You can explicitly specify which data-type you want:

In [26]:
c = np.array([1, 2, 3], dtype=float)
c.dtype

dtype('float64')

# Indexing and slicing 


We can index elements in an array using the square bracket and indices. The items of an array can be accessed and assigned to the same way as other Python sequences (e.g. lists):

In [27]:
 # Create an array of temp sensor data for seven day
tempData = np.array([28, 32, 26.5, 31.6, 27.8, 29, 30, 27, 28, 28])

In [28]:
#print the first sensor data
print(tempData[0])

28.0


In [29]:
#print the sensor data between index 3 and 7
print(tempData[3:7])

[ 31.6  27.8  29.   30. ]


### Note that the last index is not included! :

In [30]:
#print the last three data

print(tempData[7:])

[ 27.  28.  28.]


In [31]:
# The first three sensor data
print(tempData[:2])

[ 28.  32.]


## Multidimensional array
Multidimensional array behaves like a dataframe or matrix (i.e. columns and rows)

In [32]:
#Create an array of rtemp sensor  data for three day
tempData2 = np.random.randint(27,32, size=10)
tempData3 = np.random.randint(26,33.5, size=10)
data = np.array([tempData, tempData2, tempData3])

In [33]:
data

array([[ 28. ,  32. ,  26.5,  31.6,  27.8,  29. ,  30. ,  27. ,  28. ,  28. ],
       [ 28. ,  27. ,  30. ,  30. ,  27. ,  30. ,  29. ,  30. ,  31. ,  28. ],
       [ 30. ,  26. ,  29. ,  29. ,  27. ,  32. ,  32. ,  32. ,  27. ,  29. ]])

In [34]:
# View the first column of the matrix
data[:,0]

array([ 28.,  28.,  30.])

In [35]:
# View the second row of the matrix
data[1,]

array([ 28.,  27.,  30.,  30.,  27.,  30.,  29.,  30.,  31.,  28.])

In [36]:
# View the top-right quarter of the matrix
data[:2,]

array([[ 28. ,  32. ,  26.5,  31.6,  27.8,  29. ,  30. ,  27. ,  28. ,  28. ],
       [ 28. ,  27. ,  30. ,  30. ,  27. ,  30. ,  29. ,  30. ,  31. ,  28. ]])

In [37]:
#View the first the data
data[0,0]

28.0

We can assign new values to elements in an array using indexing:

In [44]:
data[1:4, 1:4]

array([[ 28.,  28.,  30.],
       [ 30.,  31.,  29.]])

## Basic operations and Universal Numpy Functions

All numpy arithmetic operates element wise and are much faster than if you did them in pure python.

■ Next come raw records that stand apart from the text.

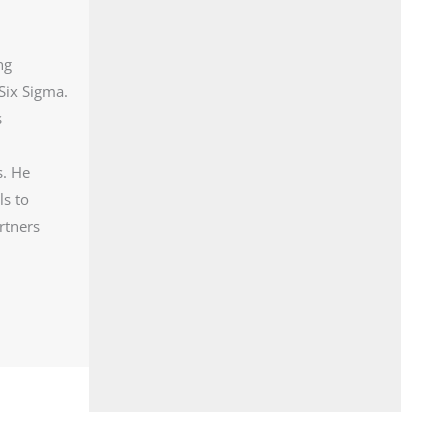
ng
Six Sigma.
s
s. He
ls to
rtners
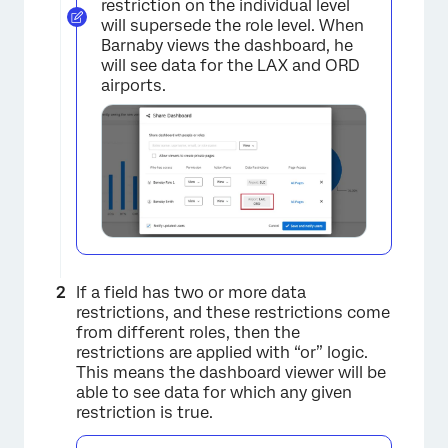
restriction on the individual level
will supersede the role level. When
Barnaby views the dashboard, he
will see data for the LAX and ORD
airports.
If a field has two or more data
restrictions, and these restrictions come
from different roles, then the
restrictions are applied with “or” logic.
This means the dashboard viewer will be
able to see data for which any given
restriction is true.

### Scalar-array operations


In [39]:
a = np.array([1, 2, 3, 4])

In [40]:
a + 2.5

array([ 3.5,  4.5,  5.5,  6.5])

In [41]:
b = np.ones(4) + 1

In [42]:
b

array([ 2.,  2.,  2.,  2.])

In [43]:
a - b

array([-1.,  0.,  1.,  2.])

Numpy provides many useful functions for performing computations on arrays; one of the most useful is sum. For more details on numpy function visit [here](https://docs.scipy.org/doc/numpy/reference/routines.math.html).

In [44]:
### Computing sums
x = np.array([[1,2],[3,4]])
x

array([[1, 2],
       [3, 4]])

In [45]:
# Compute sum of all elements; prints "10"
np.sum(x)  

10

In [46]:
# Compute sum of each column; prints "[4 6]"
np.sum(x, axis=0)  

array([4, 6])

In [47]:
# Compute sum of each row; prints "[3 7]"
np.sum(x, axis=1) 

array([3, 7])

In [48]:
# Computing mean
x.mean()

2.5

In [49]:
# square root
np.sqrt(x)

array([[ 1.        ,  1.41421356],
       [ 1.73205081,  2.        ]])

In [54]:
x= np.array([[1,0,0,-1],
             [0,1,1,-1],
            [-1,0,1,0]])
x.shape

(3, 4)

In [55]:
y = x.T
y.shape

(4, 3)

### Numpy Exercise

1. Generate a matrix with 10 rows and 50 columns, elements being drawn from normal distribution $\mathcal{N}(1, 10)$. Specify random seed to make the result reproducible.
2. Normalize the matrix: subtract from each column its mean and divide by the standard deviation. I suggest np.mean, np.std with axis parameter.